The Board clearly wishes to provide some degree of security or assurance to smaller cultivators. We understand why the Board would wish to do so. The problem arises when smaller cultivators are exempted from relevant environmental analyses and/or protections, but the County makes no meaningful effort to document, analyze or to mitigate the potentially significant impacts that may be entailed in such operations.
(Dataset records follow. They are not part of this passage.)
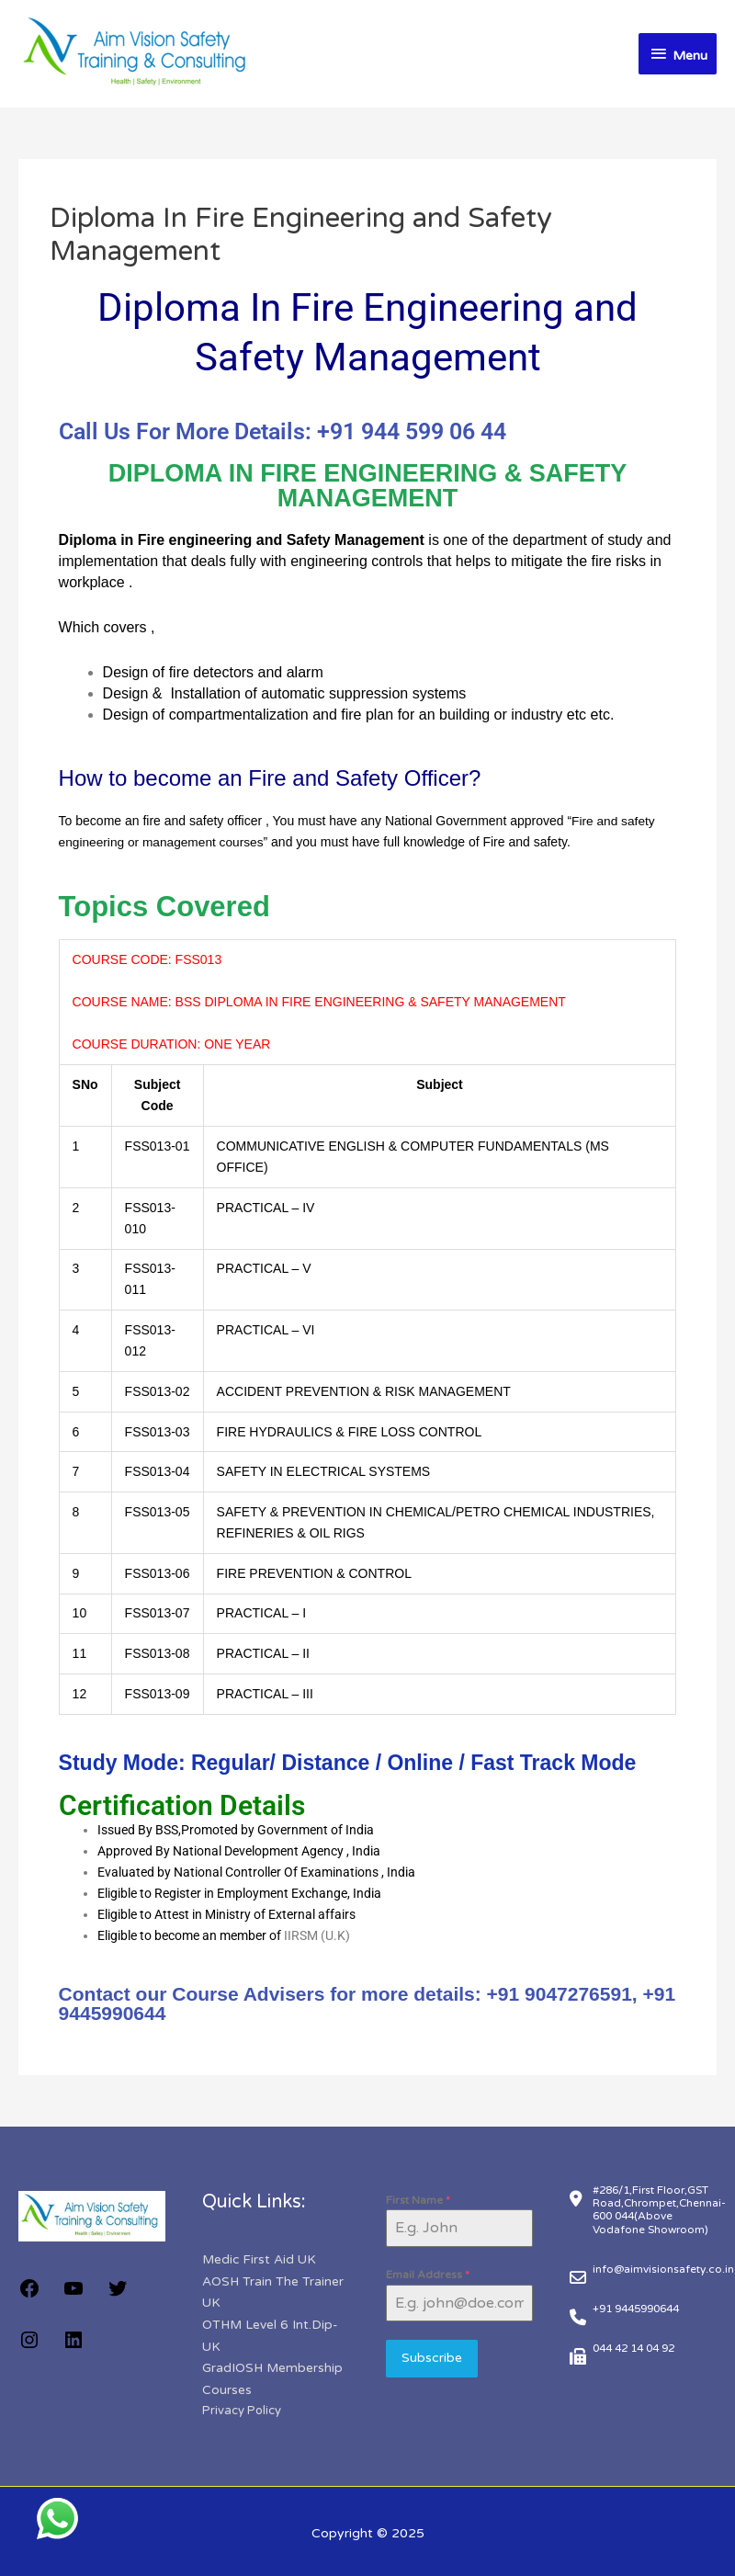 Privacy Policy (241, 2407)
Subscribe (431, 2357)
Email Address (427, 2273)
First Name (418, 2199)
Such impacts might be present even with small operations because of their location (e.g. on unstable features) or relatively high-impact access roads.

This is also a problem with the County’s proposal to limit the overall acres covered by permits: simply put, not all acres are remotely comparable in terms of their watershed impacts.

We remain concerned that the County is allowing commercial cannabis cultivation permits to become, effectively, entitlements. At the Board’s March 18 hearing, Planning Director Ford noted that permits will not expire unless licensees refuse to allow annual inspections. It cannot be the case that this Board can bind a future Board in permitting land uses which may in the future be shown to be inconsistent with the requirements of law, or even of wise public policy. The County must retain the authority to reduce, condition, or otherwise modify any permits issued under this ordinance if it is to ensure that public trust resources will be protected.

As we have previously explained in detail, the DEIR is inadequate, must be withdrawn, and must be supplemented; even if it is not, the FEIR must be recirculated. Thank you for your attention to these vexing questions.